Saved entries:
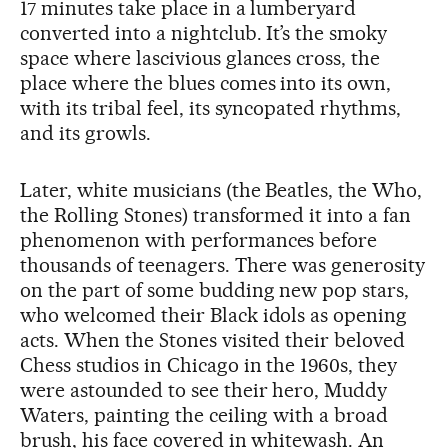
17 minutes take place in a lumberyard
converted into a nightclub. It’s the smoky
space where lascivious glances cross, the
place where the blues comes into its own,
with its tribal feel, its syncopated rhythms,
and its growls.
Later, white musicians (the Beatles, the Who,
the Rolling Stones) transformed it into a fan
phenomenon with performances before
thousands of teenagers. There was generosity
on the part of some budding new pop stars,
who welcomed their Black idols as opening
acts. When the Stones visited their beloved
Chess studios in Chicago in the 1960s, they
were astounded to see their hero, Muddy
Waters, painting the ceiling with a broad
brush, his face covered in whitewash. An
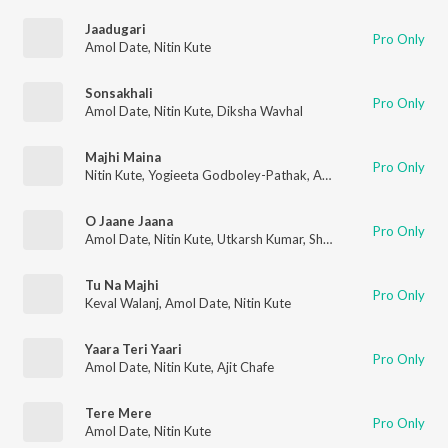
Jaadugari
Pro Only
Amol Date
,
Nitin Kute
Sonsakhali
Pro Only
Amol Date
,
Nitin Kute
,
Diksha Wavhal
Majhi Maina
Pro Only
Nitin Kute
,
Yogieeta Godboley-Pathak
,
Amol Date
O Jaane Jaana
Pro Only
Amol Date
,
Nitin Kute
,
Utkarsh Kumar
,
Shubham Mishra
Tu Na Majhi
Pro Only
Keval Walanj
,
Amol Date
,
Nitin Kute
Yaara Teri Yaari
Pro Only
Amol Date
,
Nitin Kute
,
Ajit Chafe
Tere Mere
Pro Only
Amol Date
,
Nitin Kute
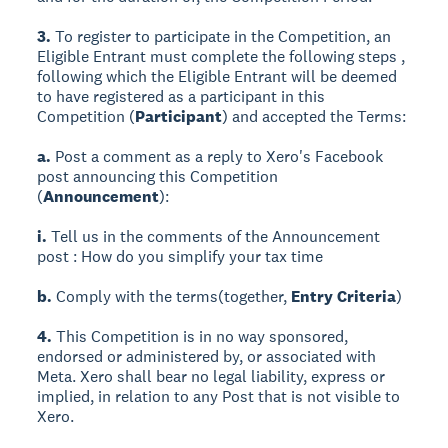
3.
To register to participate in the Competition, an
Eligible Entrant must complete the following steps ,
following which the Eligible Entrant will be deemed
to have registered as a participant in this
Competition (
Participant
) and accepted the Terms:
a.
Post a comment as a reply to Xero's Facebook
post announcing this Competition
(
Announcement
):
i.
Tell us in the comments of the Announcement
post : How do you simplify your tax time
b.
Comply with the terms(together,
Entry Criteria
)
4.
This Competition is in no way sponsored,
endorsed or administered by, or associated with
Meta. Xero shall bear no legal liability, express or
implied, in relation to any Post that is not visible to
Xero.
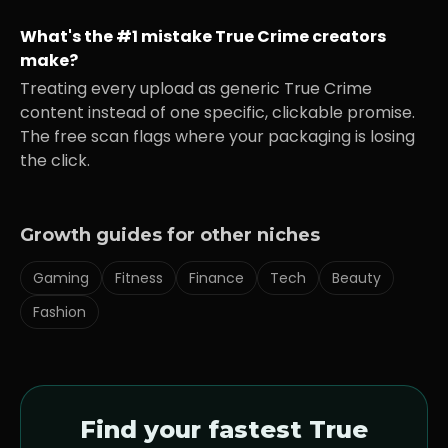
What's the #1 mistake
True Crime
creators
make?
Treating every upload as generic
True Crime
content instead of one specific, clickable promise.
The free scan flags where your packaging is losing
the click.
Growth guides for other niches
Gaming
Fitness
Finance
Tech
Beauty
Fashion
Find your fastest
True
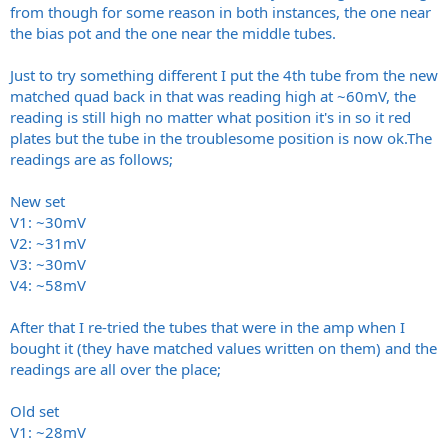
Leo
from though for some reason in both instances, the one near
the bias pot and the one near the middle tubes.
Just to try something different I put the 4th tube from the new
matched quad back in that was reading high at ~60mV, the
reading is still high no matter what position it's in so it red
plates but the tube in the troublesome position is now
ok.The
readings are as follows;
New set
V1: ~30mV
V2: ~31mV
V3: ~30mV
V4: ~58mV
After that I re-tried the tubes that were in the amp when I
bought it (they have matched values written on them) and the
readings are all over the place;
Old set
V1: ~28mV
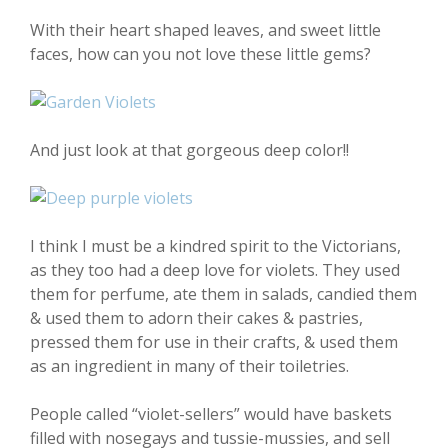
With their heart shaped leaves, and sweet little
faces, how can you not love these little gems?
And just look at that gorgeous deep color!!
I think I must be a kindred spirit to the Victorians,
as they too had a deep love for violets. They used
them for perfume, ate them in salads, candied them
& used them to adorn their cakes & pastries,
pressed them for use in their crafts, & used them
as an ingredient in many of their toiletries.
People called “violet-sellers” would have baskets
filled with nosegays and tussie-mussies, and sell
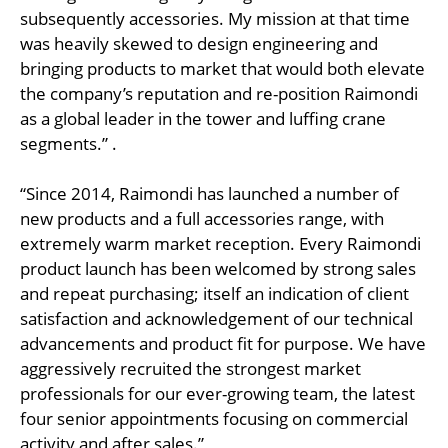
subsequently accessories. My mission at that time
was heavily skewed to design engineering and
bringing products to market that would both elevate
the company’s reputation and re-position Raimondi
as a global leader in the tower and luffing crane
segments.” .
“Since 2014, Raimondi has launched a number of
new products and a full accessories range, with
extremely warm market reception. Every Raimondi
product launch has been welcomed by strong sales
and repeat purchasing; itself an indication of client
satisfaction and acknowledgement of our technical
advancements and product fit for purpose. We have
aggressively recruited the strongest market
professionals for our ever-growing team, the latest
four senior appointments focusing on commercial
activity and after sales.”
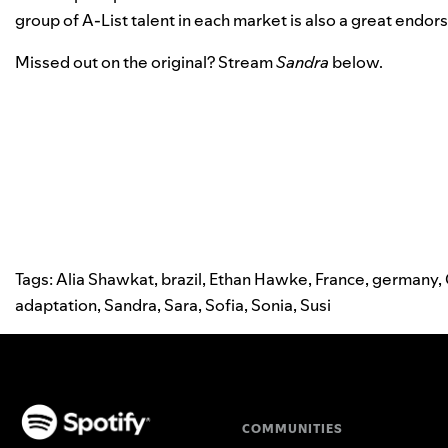
group of A-List talent in each market is also a great endo
Missed out on the original? Stream
Sandra
below.
Tags:
Alia Shawkat
,
brazil
,
Ethan Hawke
,
France
,
germany
,
adaptation
,
Sandra
,
Sara
,
Sofia
,
Sonia
,
Susi
COMMUNITIES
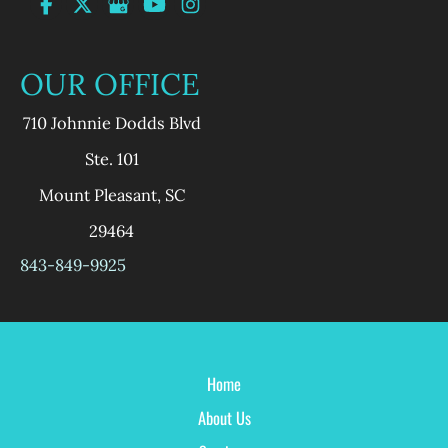
OUR OFFICE
710 Johnnie Dodds Blvd
Ste. 101
Mount Pleasant
,
SC
29464
843-849-9925
Home
About Us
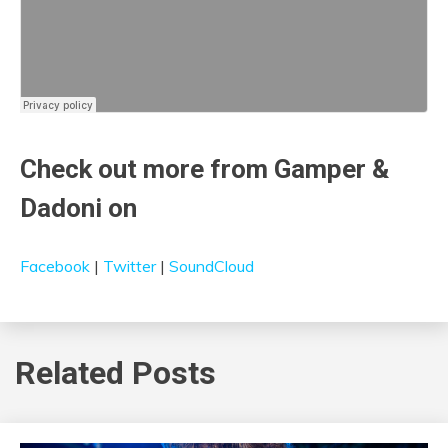
Check out more from Gamper &
Dadoni on
Facebook
|
Twitter
|
SoundCloud
Related Posts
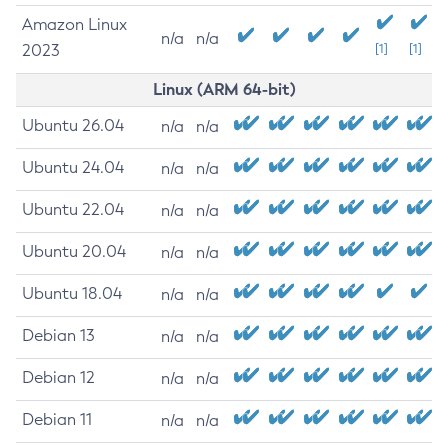
Amazon Linux
n/a
n/a
2023
[1]
[1]
Linux (ARM 64-bit)
Ubuntu 26.04
n/a
n/a
Ubuntu 24.04
n/a
n/a
Ubuntu 22.04
n/a
n/a
Ubuntu 20.04
n/a
n/a
Ubuntu 18.04
n/a
n/a
Debian 13
n/a
n/a
Debian 12
n/a
n/a
Debian 11
n/a
n/a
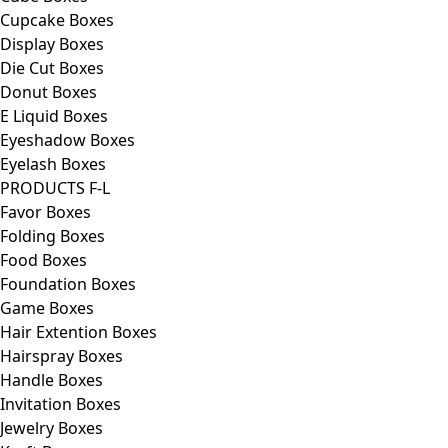
Cupcake Boxes
Display Boxes
Die Cut Boxes
Donut Boxes
E Liquid Boxes
Eyeshadow Boxes
Eyelash Boxes
PRODUCTS F-L
Favor Boxes
Folding Boxes
Food Boxes
Foundation Boxes
Game Boxes
Hair Extention Boxes
Hairspray Boxes
Handle Boxes
Invitation Boxes
Jewelry Boxes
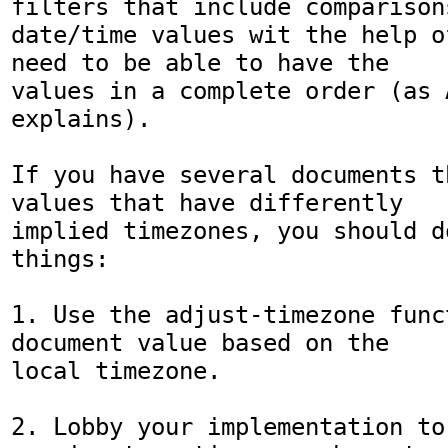
filters that include comparisons
date/time values wit the help o
need to be able to have the 

values in a complete order (as A
explains).

If you have several documents t
values that have differently 

implied timezones, you should d
things:

1. Use the adjust-timezone func
document value based on the 

local timezone.

2. Lobby your implementation to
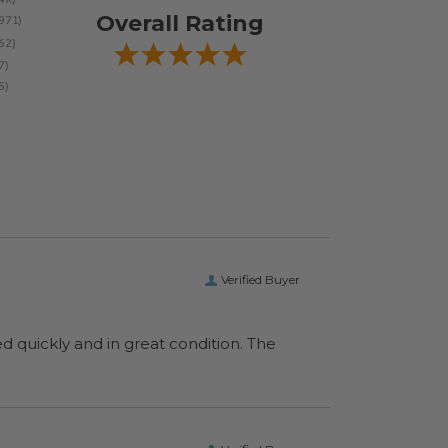
Overall Rating
Verified Buyer
ed quickly and in great condition. The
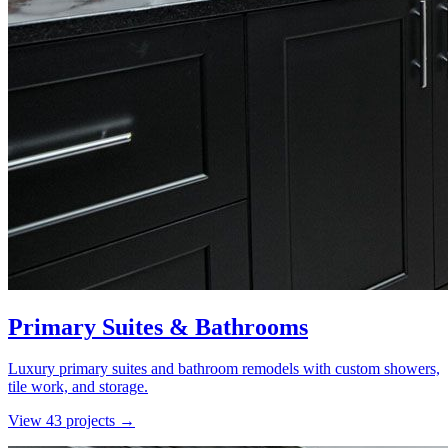
Primary Suites & Bathrooms
Luxury primary suites and bathroom remodels with custom showers,
tile work, and storage.
View
43
project
s
→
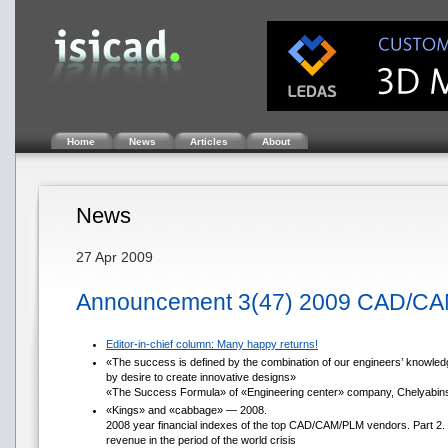
Home
News
Articles
About
News
27 Apr 2009
Announcement 3(47) 2009 CAD/CA
Editor-in-chief column: Many happy returns!
«The success is defined by the combination of our engineers’ knowledg
by desire to create innovative designs»
«The Success Formula» of «Engineering center» company, Chelyabin
«Kings» and «cabbage» — 2008.
2008 year financial indexes of the top CAD/CAM/PLM vendors. Part 2.
revenue in the period of the world crisis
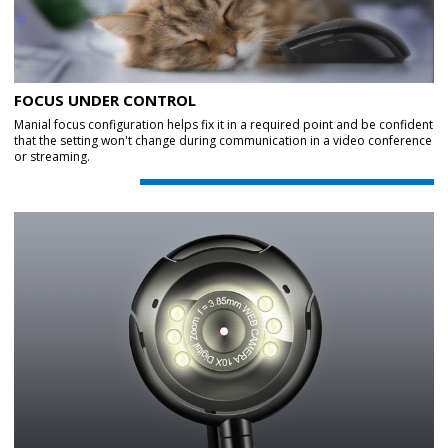
FOCUS UNDER CONTROL
Manial focus configuration helps fix it in a required point and be confident
that the setting won't change during communication in a video conference
or streaming.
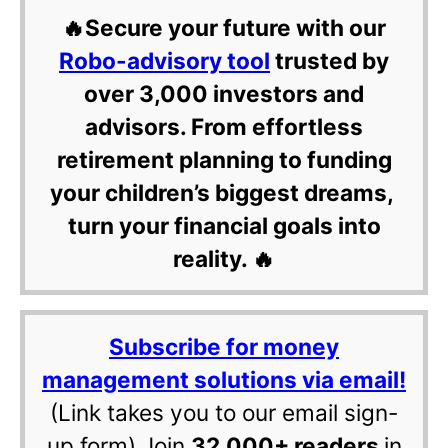
🔥Secure your future with our
Robo-advisory tool
trusted by
over 3,000 investors and
advisors. From effortless
retirement planning to funding
your children’s biggest dreams,
turn your financial goals into
reality. 🔥
Subscribe for money
management solutions via email!
(Link takes you to our email sign-
up form) Join
32,000+ readers
in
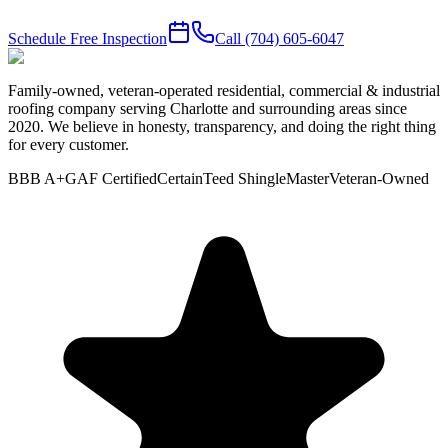
Schedule Free Inspection
Call
(704) 605-6047
Family-owned, veteran-operated residential, commercial & industrial
roofing company serving Charlotte and surrounding areas since
2020. We believe in honesty, transparency, and doing the right thing
for every customer.
BBB A+
GAF Certified
CertainTeed ShingleMaster
Veteran-Owned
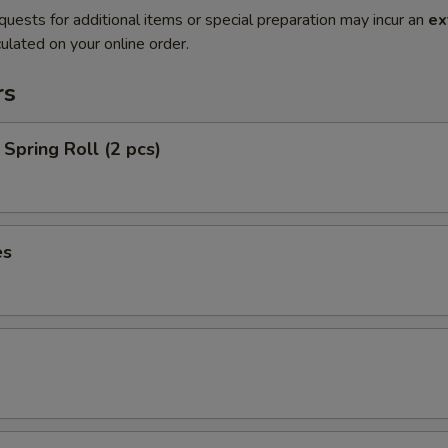
quests for additional items or special preparation may incur an
ex
ulated on your online order.
rs
Spring Roll (2 pcs)
es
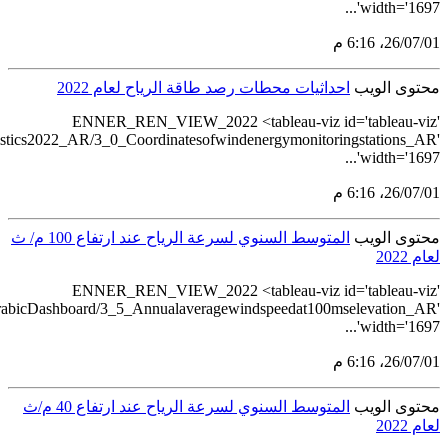
src='https://tableau.stat
src='https://tableau.stats.gov.sa/vie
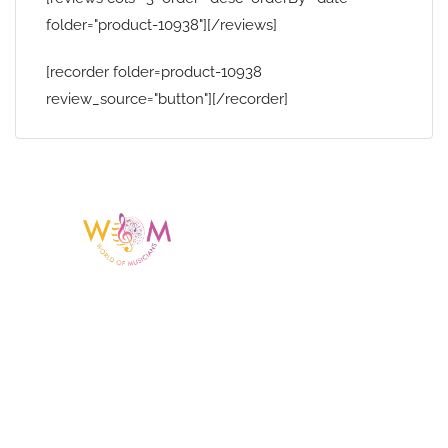
folder="product-10938"][/reviews]
[recorder folder=product-10938
review_source="button"][/recorder]
Having a listing or profile on this website
does not mean the talent is affiliated
with or endorsed by us. We are not the
agency or management for any
celebrity or artist featured here. World Of
Musicians is solely a booking agency for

§ PROBLEM DESCRIPTION
The answer is every line in the data where the word "complete" appears.

§ RESPONSE AREA
Eligible Entrant must complete the following steps ,
values in a complete order (as A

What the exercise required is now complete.